His current research interests include on-chip power management and hardware security.



**Selçuk Köse** (S'10–M'12) received the B.S. degree in electrical and electronics engineering from Bilkent University, Ankara, Turkey, in 2006, and the M.S. and Ph.D. degrees in electrical engineering from the University of Rochester, Rochester, NY, in 2008 and 2012, respectively.

He was with the VLSI Design Center of the Scientific and Technological Research Council, Ankara, Turkey, the Central Technology and Special Circuits Team in the enterprise microprocessor division of Intel Corporation, Santa Clara, CA, USA, and the

RF, Analog, and Sensor Group, Freescale Semiconductor, Tempe, AZ, USA. He is currently an Assistant Professor with the Department of Electrical Engineering, University of South Florida, Tampa, FL, USA. His current research interests include the analysis and design of high-performance integrated circuits, on-chip dc–dc converters, and hardware security.
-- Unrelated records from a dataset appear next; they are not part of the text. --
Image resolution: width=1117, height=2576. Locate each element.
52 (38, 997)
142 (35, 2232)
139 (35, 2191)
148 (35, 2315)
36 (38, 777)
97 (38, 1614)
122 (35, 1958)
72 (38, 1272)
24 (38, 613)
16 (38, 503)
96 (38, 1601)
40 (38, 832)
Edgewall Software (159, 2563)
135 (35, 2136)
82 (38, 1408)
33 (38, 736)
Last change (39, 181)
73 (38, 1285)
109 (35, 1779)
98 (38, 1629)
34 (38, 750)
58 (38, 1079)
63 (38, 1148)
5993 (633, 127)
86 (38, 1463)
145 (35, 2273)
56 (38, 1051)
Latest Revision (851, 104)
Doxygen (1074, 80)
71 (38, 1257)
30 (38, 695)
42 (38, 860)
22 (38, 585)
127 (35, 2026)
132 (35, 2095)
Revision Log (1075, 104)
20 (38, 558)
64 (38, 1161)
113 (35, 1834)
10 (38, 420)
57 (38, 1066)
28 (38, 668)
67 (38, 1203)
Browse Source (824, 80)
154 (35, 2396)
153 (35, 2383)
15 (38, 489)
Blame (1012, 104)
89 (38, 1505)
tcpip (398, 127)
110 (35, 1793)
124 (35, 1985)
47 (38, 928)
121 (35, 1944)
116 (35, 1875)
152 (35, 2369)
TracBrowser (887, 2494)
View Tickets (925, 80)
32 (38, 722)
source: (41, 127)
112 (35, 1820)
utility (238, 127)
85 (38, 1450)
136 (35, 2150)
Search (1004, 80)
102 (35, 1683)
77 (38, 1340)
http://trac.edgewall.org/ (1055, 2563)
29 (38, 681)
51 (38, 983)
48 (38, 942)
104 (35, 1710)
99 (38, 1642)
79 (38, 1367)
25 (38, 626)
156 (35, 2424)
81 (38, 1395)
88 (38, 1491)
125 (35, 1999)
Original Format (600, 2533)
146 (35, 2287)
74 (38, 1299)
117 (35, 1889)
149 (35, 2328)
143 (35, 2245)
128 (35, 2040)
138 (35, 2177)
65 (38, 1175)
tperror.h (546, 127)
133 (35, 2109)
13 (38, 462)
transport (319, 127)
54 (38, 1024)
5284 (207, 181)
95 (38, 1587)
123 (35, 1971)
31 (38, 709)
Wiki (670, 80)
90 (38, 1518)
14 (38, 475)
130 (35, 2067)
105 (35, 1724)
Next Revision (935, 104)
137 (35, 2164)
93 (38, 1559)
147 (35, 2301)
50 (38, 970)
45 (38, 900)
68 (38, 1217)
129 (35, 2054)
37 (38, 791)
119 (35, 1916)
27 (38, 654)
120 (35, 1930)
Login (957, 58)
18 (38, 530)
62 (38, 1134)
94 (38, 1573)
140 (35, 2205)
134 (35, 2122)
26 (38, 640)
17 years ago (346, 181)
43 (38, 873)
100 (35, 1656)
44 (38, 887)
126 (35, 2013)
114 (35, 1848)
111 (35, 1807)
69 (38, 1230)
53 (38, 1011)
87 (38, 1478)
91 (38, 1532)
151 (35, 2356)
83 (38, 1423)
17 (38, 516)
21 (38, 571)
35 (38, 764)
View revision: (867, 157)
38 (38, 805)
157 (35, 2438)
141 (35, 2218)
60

Prof. Köse has served on the Technical Program and Organization Committees of various conferences. He is a recipient of the NSF CAREER Award, the Cisco Research Award, the USF College of Engineering Outstanding Junior Researcher Award, and the USF Outstanding Faculty Award. He is an Associate Editor of the *Journal of Circuits, Systems, and Computers* and *Microelectronics Journal*.